(EXERCISE AIM)
Word for word, restate the line containing "Identify the location of Existing" and all the lines that come after it in the entries below. Include nothing from before it.

*** Opening DATA SECTION ***

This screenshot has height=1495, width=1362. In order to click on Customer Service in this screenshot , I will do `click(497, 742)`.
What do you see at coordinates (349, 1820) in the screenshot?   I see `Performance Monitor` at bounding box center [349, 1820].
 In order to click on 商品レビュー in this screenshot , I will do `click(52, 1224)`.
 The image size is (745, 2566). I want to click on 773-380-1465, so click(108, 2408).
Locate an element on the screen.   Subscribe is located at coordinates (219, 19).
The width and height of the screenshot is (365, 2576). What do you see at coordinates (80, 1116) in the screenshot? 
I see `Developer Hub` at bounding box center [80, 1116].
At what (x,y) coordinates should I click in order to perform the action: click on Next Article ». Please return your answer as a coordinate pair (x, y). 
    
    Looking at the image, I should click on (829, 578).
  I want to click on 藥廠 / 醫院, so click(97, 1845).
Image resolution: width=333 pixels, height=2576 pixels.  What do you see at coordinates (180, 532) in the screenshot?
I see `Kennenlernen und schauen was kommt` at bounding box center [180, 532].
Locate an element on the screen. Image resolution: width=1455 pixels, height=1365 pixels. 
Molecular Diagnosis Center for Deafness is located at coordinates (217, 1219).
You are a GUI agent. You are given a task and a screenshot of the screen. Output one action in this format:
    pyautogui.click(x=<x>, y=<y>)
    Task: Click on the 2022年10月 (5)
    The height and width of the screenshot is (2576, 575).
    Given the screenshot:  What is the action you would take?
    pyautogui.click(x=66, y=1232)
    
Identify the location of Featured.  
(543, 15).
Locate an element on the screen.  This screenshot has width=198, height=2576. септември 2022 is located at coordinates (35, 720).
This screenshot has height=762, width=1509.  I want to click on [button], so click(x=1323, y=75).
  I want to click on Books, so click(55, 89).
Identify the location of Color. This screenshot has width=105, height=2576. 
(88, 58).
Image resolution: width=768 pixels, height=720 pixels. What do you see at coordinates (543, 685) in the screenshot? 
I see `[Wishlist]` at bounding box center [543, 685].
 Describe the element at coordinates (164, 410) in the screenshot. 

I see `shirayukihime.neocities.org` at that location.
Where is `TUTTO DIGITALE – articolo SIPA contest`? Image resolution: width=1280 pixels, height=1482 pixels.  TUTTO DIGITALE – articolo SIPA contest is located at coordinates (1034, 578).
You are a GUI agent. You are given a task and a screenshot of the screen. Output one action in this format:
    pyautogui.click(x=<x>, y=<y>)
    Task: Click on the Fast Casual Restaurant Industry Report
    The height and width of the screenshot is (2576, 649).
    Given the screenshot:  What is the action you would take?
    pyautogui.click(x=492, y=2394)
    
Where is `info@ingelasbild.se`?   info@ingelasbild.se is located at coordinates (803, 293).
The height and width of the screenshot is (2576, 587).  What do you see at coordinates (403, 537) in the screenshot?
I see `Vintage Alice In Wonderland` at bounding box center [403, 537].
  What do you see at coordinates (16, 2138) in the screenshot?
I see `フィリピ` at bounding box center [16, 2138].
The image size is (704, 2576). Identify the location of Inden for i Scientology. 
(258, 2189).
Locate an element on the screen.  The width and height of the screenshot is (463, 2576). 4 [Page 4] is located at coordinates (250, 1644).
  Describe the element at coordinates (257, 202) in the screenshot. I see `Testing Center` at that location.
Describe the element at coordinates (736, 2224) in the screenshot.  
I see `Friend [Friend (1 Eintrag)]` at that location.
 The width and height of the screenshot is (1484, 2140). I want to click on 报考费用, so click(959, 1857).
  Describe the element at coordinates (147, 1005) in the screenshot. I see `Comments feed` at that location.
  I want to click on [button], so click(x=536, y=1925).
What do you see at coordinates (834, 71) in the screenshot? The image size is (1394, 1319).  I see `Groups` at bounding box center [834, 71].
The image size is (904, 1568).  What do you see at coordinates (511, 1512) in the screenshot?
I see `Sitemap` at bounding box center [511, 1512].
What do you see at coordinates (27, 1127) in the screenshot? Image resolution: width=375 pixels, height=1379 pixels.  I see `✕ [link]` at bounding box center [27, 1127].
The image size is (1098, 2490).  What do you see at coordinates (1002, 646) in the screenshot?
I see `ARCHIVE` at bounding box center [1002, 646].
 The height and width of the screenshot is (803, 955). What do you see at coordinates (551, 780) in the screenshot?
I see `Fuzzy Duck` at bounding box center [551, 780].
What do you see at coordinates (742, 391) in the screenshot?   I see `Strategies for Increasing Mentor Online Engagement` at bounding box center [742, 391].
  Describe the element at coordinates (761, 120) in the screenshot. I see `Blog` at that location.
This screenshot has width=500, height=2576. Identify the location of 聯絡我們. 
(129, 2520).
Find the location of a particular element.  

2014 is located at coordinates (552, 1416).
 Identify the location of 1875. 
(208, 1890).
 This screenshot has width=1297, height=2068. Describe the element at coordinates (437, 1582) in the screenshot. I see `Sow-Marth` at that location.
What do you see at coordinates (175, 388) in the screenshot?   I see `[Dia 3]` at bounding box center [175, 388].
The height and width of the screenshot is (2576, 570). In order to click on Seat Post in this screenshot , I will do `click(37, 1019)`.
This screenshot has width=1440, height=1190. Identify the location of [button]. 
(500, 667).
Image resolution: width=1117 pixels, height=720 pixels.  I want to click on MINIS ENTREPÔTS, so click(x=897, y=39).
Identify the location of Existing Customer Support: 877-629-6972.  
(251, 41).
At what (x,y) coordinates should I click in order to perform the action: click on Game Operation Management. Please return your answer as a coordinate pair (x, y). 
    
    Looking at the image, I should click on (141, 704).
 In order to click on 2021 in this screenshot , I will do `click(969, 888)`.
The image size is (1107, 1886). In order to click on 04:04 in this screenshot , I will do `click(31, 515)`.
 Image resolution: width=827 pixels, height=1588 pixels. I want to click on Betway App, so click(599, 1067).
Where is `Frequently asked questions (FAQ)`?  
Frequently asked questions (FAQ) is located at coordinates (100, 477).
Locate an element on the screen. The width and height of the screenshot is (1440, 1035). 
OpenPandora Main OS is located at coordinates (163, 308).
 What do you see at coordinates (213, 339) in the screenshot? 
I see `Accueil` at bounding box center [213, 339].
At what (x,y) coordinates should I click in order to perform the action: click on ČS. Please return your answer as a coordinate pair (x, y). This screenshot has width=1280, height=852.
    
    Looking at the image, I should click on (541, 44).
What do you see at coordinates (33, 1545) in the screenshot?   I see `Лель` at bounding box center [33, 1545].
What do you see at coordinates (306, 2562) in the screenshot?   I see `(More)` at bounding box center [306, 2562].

*** Closing DATA SECTION ***

(EXPECTED ANSWER)
Identify the location of Existing Customer Support: 877-629-6972.  
(251, 41).
At what (x,y) coordinates should I click in order to perform the action: click on Game Operation Management. Please return your answer as a coordinate pair (x, y). 
    
    Looking at the image, I should click on (141, 704).
 In order to click on 2021 in this screenshot , I will do `click(969, 888)`.
The image size is (1107, 1886). In order to click on 04:04 in this screenshot , I will do `click(31, 515)`.
 Image resolution: width=827 pixels, height=1588 pixels. I want to click on Betway App, so click(599, 1067).
Where is `Frequently asked questions (FAQ)`?  
Frequently asked questions (FAQ) is located at coordinates (100, 477).
Locate an element on the screen. The width and height of the screenshot is (1440, 1035). 
OpenPandora Main OS is located at coordinates (163, 308).
 What do you see at coordinates (213, 339) in the screenshot? 
I see `Accueil` at bounding box center [213, 339].
At what (x,y) coordinates should I click in order to perform the action: click on ČS. Please return your answer as a coordinate pair (x, y). This screenshot has width=1280, height=852.
    
    Looking at the image, I should click on (541, 44).
What do you see at coordinates (33, 1545) in the screenshot?   I see `Лель` at bounding box center [33, 1545].
What do you see at coordinates (306, 2562) in the screenshot?   I see `(More)` at bounding box center [306, 2562].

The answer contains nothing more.